Description of the task
In the entries below, find the string "Horaires" and return each line holding it.
# # # # # # #
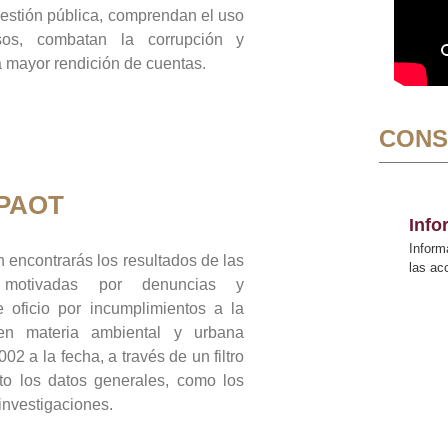
gestión pública, comprendan el uso
sos, combatan la corrupción y
mayor rendición de cuentas.
CONS
 PAOT
Inf
Inform
 encontrarás los resultados de las
las a
n motivadas por denuncias y
 oficio por incumplimientos a la
 en materia ambiental y urbana
02 a la fecha, a través de un filtro
to los datos generales, como los
 investigaciones.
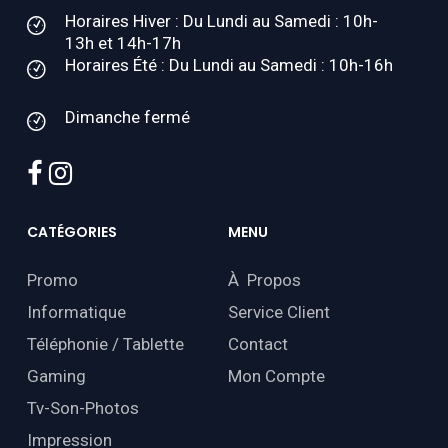
Horaires Hiver : Du Lundi au Samedi : 10h-
13h et 14h-17h
Horaires Été : Du Lundi au Samedi : 10h-16h
Dimanche fermé
facebook
instagram
CATÉGORIES
MENU
Promo
À Propos
Informatique
Service Client
Téléphonie / Tablette
Contact
Gaming
Mon Compte
Tv-Son-Photos
Impression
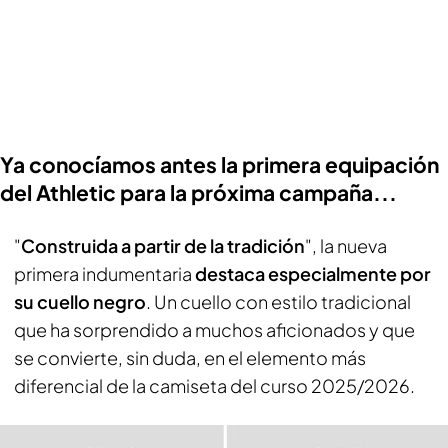
Ya conocíamos antes la primera equipación
del Athletic para la próxima campaña...
"
Construida a partir de la tradición
", la nueva
primera indumentaria
destaca especialmente por
su cuello negro
. Un cuello con estilo tradicional
que ha sorprendido a muchos aficionados y que
se convierte, sin duda, en el elemento más
diferencial de la camiseta del curso 2025/2026.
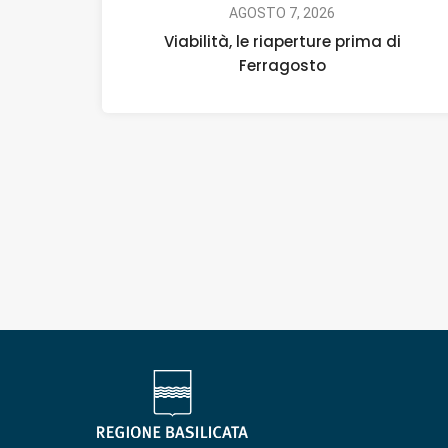
AGOSTO 7, 2026
Viabilità, le riaperture prima di
Ferragosto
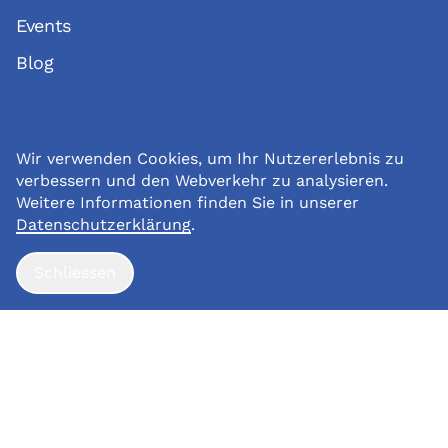
Events
Blog
Impressum
Wir verwenden Cookies, um Ihr Nutzererlebnis zu
Datenschutz
verbessern und den Webverkehr zu analysieren.
Spenden
Weitere Informationen finden Sie in unserer
Datenschutzerklärung
.
© Copyright 2026 Landenhof
Schliessen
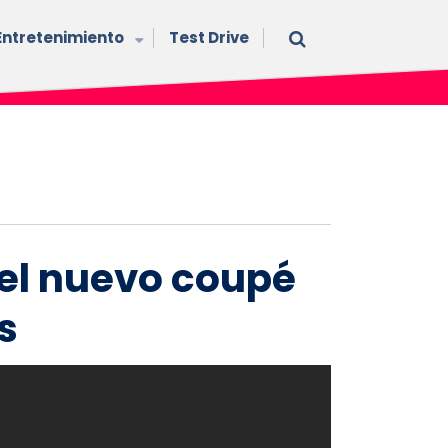
Entretenimiento
Test Drive
 el nuevo coupé
s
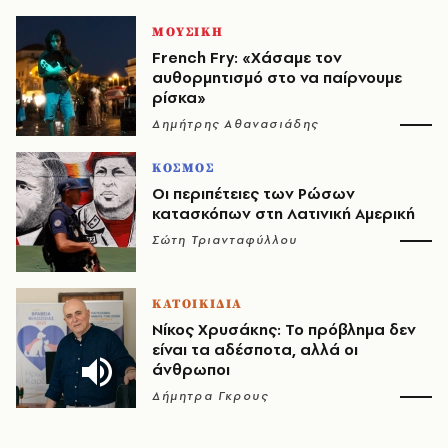
ΜΟΥΣΙΚΗ
French Fry: «Χάσαμε τον
αυθορμητισμό στο να παίρνουμε
ρίσκα»
Δημήτρης Αθανασιάδης
ΚΟΣΜΟΣ
Οι περιπέτειες των Ρώσων
κατασκόπων στη Λατινική Αμερική
Σώτη Τριανταφύλλου
ΚΑΤΟΙΚΙΔΙΑ
Νίκος Χρυσάκης: Το πρόβλημα δεν
είναι τα αδέσποτα, αλλά οι
άνθρωποι
Δήμητρα Γκρους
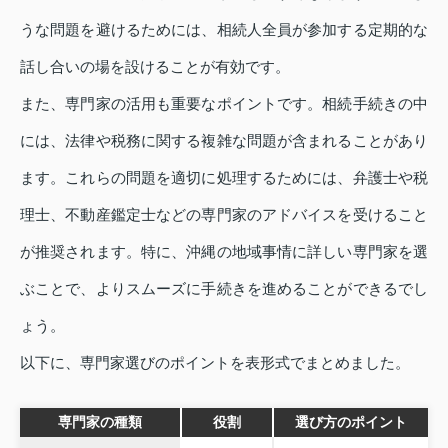
うな問題を避けるためには、相続人全員が参加する定期的な
話し合いの場を設けることが有効です。
また、専門家の活用も重要なポイントです。相続手続きの中
には、法律や税務に関する複雑な問題が含まれることがあり
ます。これらの問題を適切に処理するためには、弁護士や税
理士、不動産鑑定士などの専門家のアドバイスを受けること
が推奨されます。特に、沖縄の地域事情に詳しい専門家を選
ぶことで、よりスムーズに手続きを進めることができるでし
ょう。
以下に、専門家選びのポイントを表形式でまとめました。
専門家の種類
役割
選び方のポイント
# # # # # # #
Solution for this problem
Horaires Hiver : Du Lundi au Samedi : 10h-
Horaires Été : Du Lundi au Samedi : 10h-16h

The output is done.